- **Task requirements**
Every entry must be repeated exactly. Exclude all pictures.

(Records shown begins)

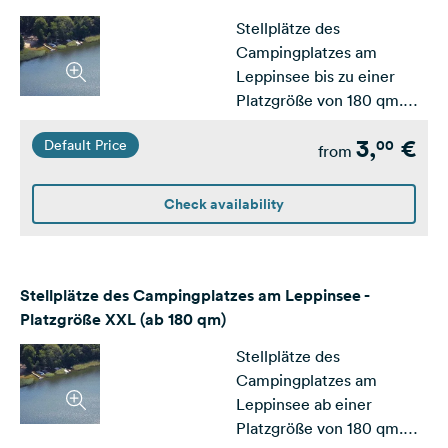
Stellplätze des
Campingplatzes am
Leppinsee bis zu einer
Platzgröße von 180 qm.
Ausgelegt für mittlere und
3,
€
00
Default Price
große Wohnwagen /
from
Wohnmobile
Check availability
Stellplätze des Campingplatzes am Leppinsee -
Platzgröße XXL (ab 180 qm)
Stellplätze des
Campingplatzes am
Leppinsee ab einer
Platzgröße von 180 qm.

(Records shown ends)

- **Answer below**
Stellplätze des
Campingplatzes am
Leppinsee bis zu einer
Platzgröße von 180 qm.
Ausgelegt für mittlere und
3,
€
00
Default Price
große Wohnwagen /
from
Wohnmobile
Check availability
Stellplätze des Campingplatzes am Leppinsee -
Platzgröße XXL (ab 180 qm)
Stellplätze des
Campingplatzes am
Leppinsee ab einer
Platzgröße von 180 qm.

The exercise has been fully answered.